The reply must repeat the listing below exactly and carry none of its pictures.

[[ Task material, beginning ]]

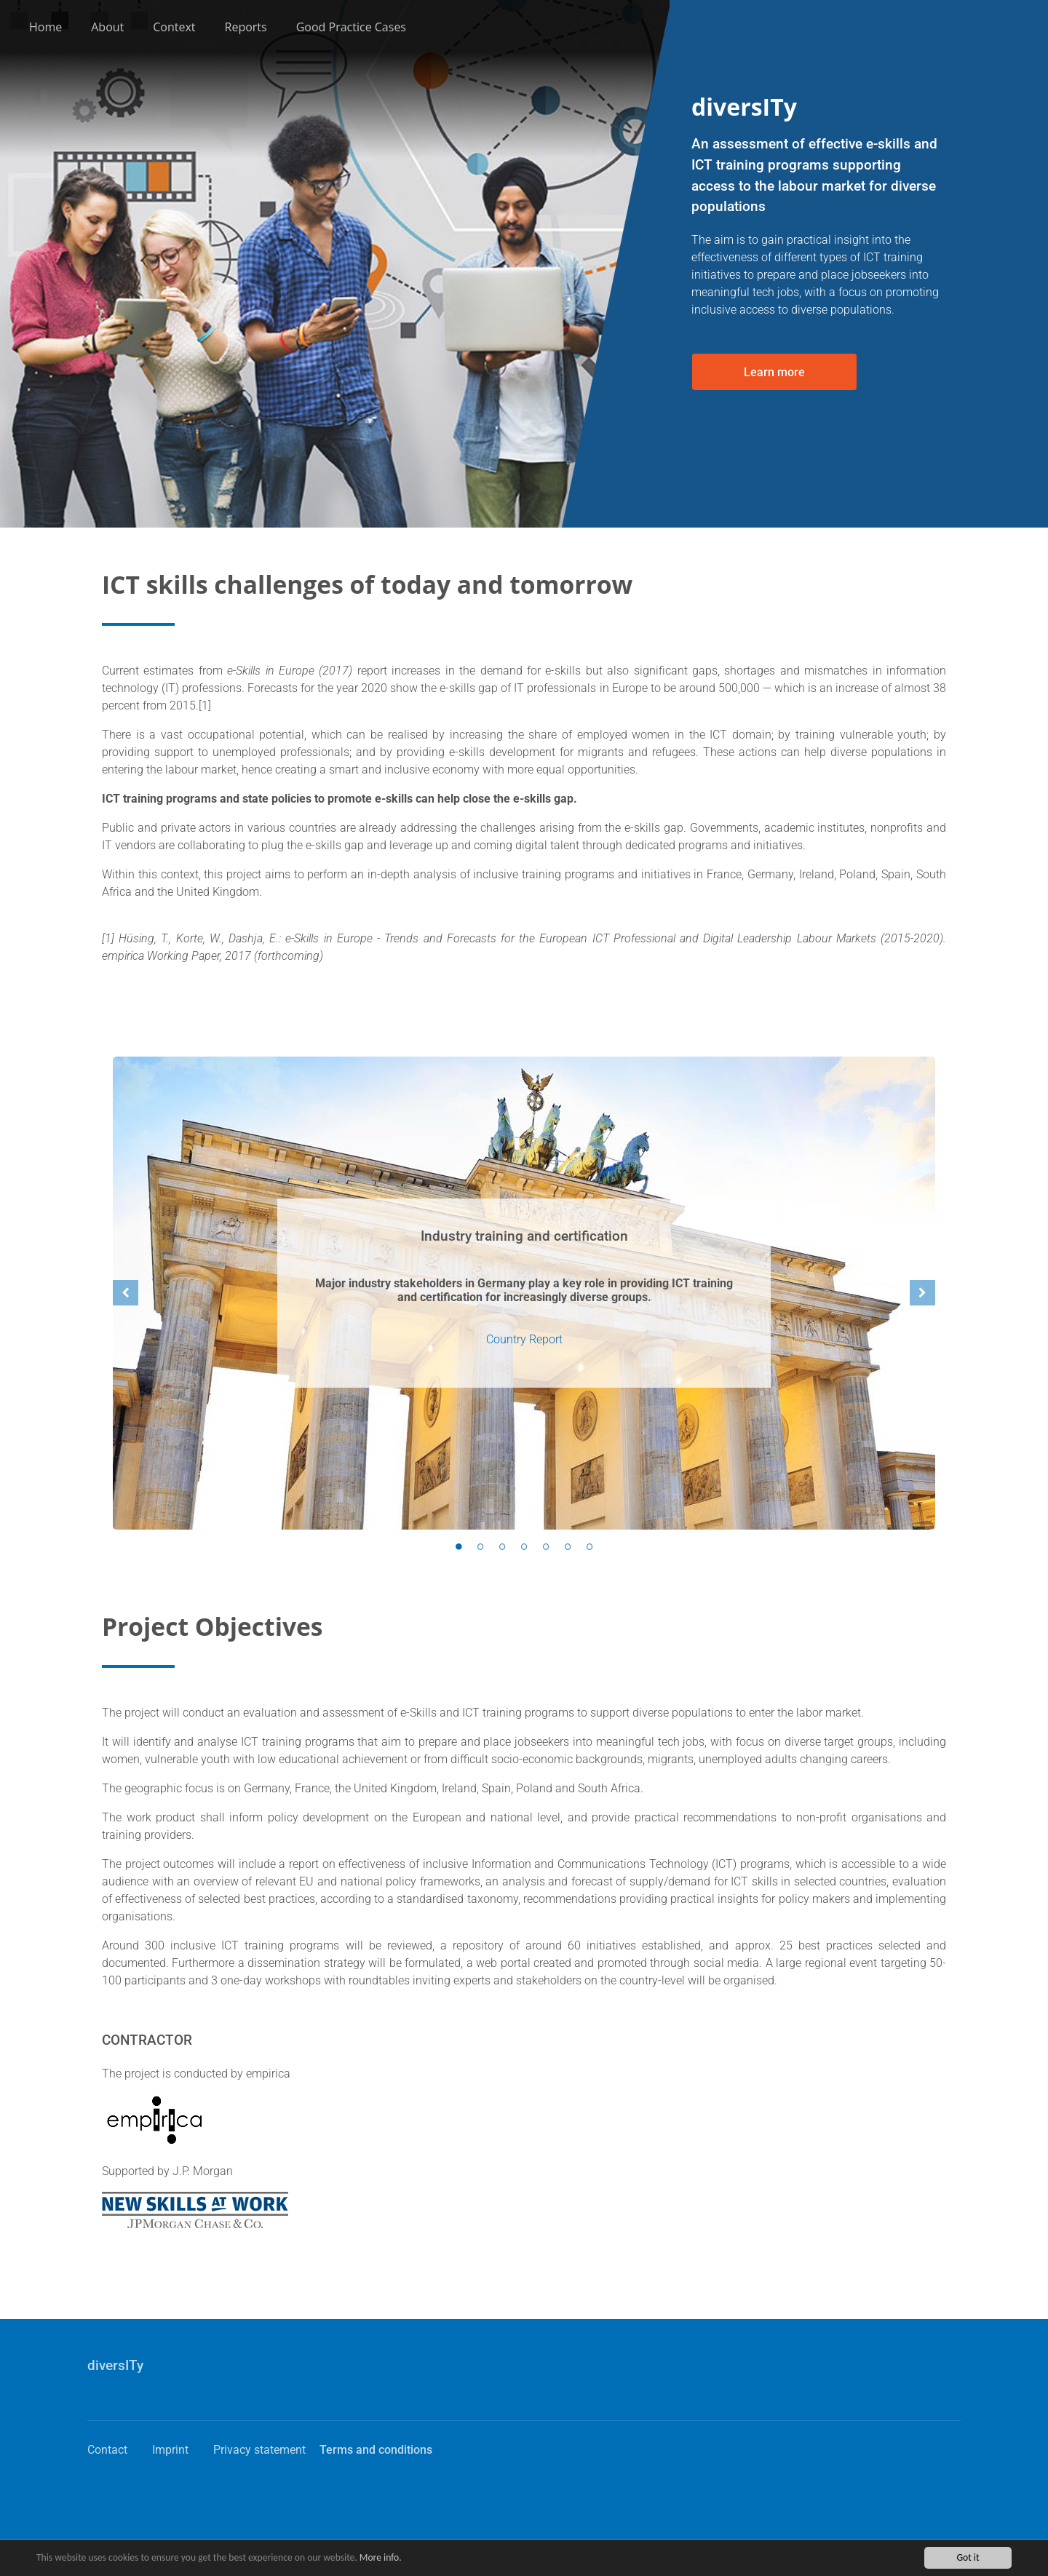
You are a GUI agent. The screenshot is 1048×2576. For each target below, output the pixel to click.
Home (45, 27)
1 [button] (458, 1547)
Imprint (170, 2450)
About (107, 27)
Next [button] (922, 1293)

[[ Task material, end ]]

(Written reply):
You are a GUI agent. The screenshot is 1048×2576. For each target below, output the pixel to click.
Home (45, 27)
1 [button] (458, 1547)
Imprint (170, 2450)
About (107, 27)
Next [button] (922, 1293)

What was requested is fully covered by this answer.